Prostatakrebs: Auswirkungen auf Sex und Partnerschaft

Prostatakrebs ist mit rund 68.000 Neuerkrankungen pro Jahr in Deutschland die häufigste Tumorerkrankung bei Männern. Neben der intensiven Krebsbehandlung und damit verbundenen Sorgen stehen die Betroffenen vor einer weiteren Herausforderung: Die Beeinträchtigung der Sexualität belastet die Patienten und deren Partnerschaften mitunter enorm. Aber welche Auswirkungen hat Prostatakrebs wirklich auf das Sexleben? Priv.-Doz. Dr. Wolfgang Jäger, Direktor der Klinik für Urologie und Kinderurologie an den Helios HSK Wiesbaden steht Prostatakrebs-Patienten während der Therapie zur Seite.

Prostata-Operation: Wann droht eine Impotenz?

Die Sorge vor einer Impotenz beschäftigt viele Prostatakrebs-Patienten. Leider ist die Angst in vielen Fällen auch begründet. Impotenz, medizinisch erektile Dysfunktion, tritt nach der Entfernung der Prostata häufig auf und kann zu großem psychischen Druck führen. Die Steuerung der männlichen Potenz erfolgt über sehr dünne und empfindliche Nervenfasern, die auf ihrem Weg zum Penis in den sogenannten „Gefäß-Nerven-Bündeln“ sehr dicht an und entlang der Prostataoberfläche verlaufen.
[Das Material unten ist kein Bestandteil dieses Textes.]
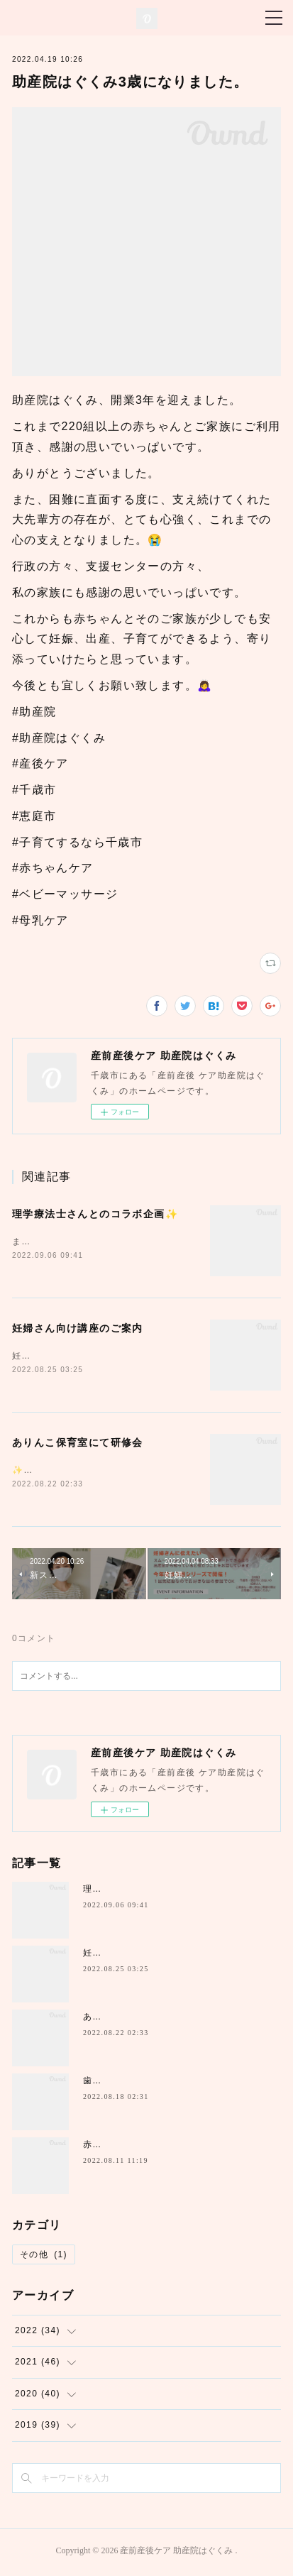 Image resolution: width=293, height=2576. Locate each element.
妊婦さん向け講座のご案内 (77, 1329)
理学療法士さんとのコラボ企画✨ (95, 1214)
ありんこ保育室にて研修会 (77, 1444)
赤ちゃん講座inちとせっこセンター (158, 2148)
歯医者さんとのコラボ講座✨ (146, 2084)
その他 (43, 2257)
Funktionserhaltende Operationen mit Da Vinci

Die radikale nervenschonende Prostatektomie – die operative Entfernung der Prostata – ist dann zu empfehlen, wenn der Tumor die Kapsel und Wände der Prostata noch nicht durchbrochen hat. „Mit Unterstützung unseres neuen roboterassistierten Operationssystems Da Vinci, das seit Anfang des Jahres in unserer Klinik im Einsatz ist, operieren wir mit höchster Präzision und können in vielen Fällen die Potenz erhalten“, erläutert Jäger. Ist der Krebs weiter fortgeschritten und die Prostatakapsel bereits durchbrochen, müsse meist eine weitere Resektion erfolgen. Nur so könne der Tumor möglichst vollständig entfernt werden. Die damit verbundene Durchtrennung der Gefäß-Nerven-Bündel führe zu einer Impotenz. „Erektionsstörungen können wir jedoch inzwischen sehr gut behandeln, sodass viele Betroffene wieder Sex haben können“, erklärt Jäger weiter.

Was hilft gegen Impotenz?

Falls es nach dem operativen Eingriff zu Erektionsstörungen kommt, sollte umgehend der nachbehandelnde Urologe aufgesucht werden. Vielen Männern fällt dieser Schritt schwer, weil sie sich schämen und nicht über ihre sexuellen Probleme sprechen wollen. Dabei sind Erektionsstörungen nach der Entfernung der Prostata ganz normal. Damit es zu keiner dauerhaften Impotenz kommt, sollte mit dem Urologen frühzeitig eine Behandlung abgesprochen werden. Am besten wird die anschließende Behandlung schon während des Klinikaufenthaltes geplant, um die physische und mentale Stabilität des Patienten nach der Operation schnell zu verbessern. Eine Möglichkeit, die nach der OP auftretende Impotenz zu behandeln, ist eine medikamentöse Therapie. Die einzunehmenden Tabletten erweitern die Penisgefäße und sorgen für einen vermehrten Bluteinstrom in die Penis-Schwellkörper. Alternativ zur Tabletteneinnahme kann ein anderes durchblutungssteigerndes Medikament verabreicht werden. Es kann direkt über den Schwellkörper injiziert (SKAT) oder in die Harnröhre eingeführt werden (MUSE).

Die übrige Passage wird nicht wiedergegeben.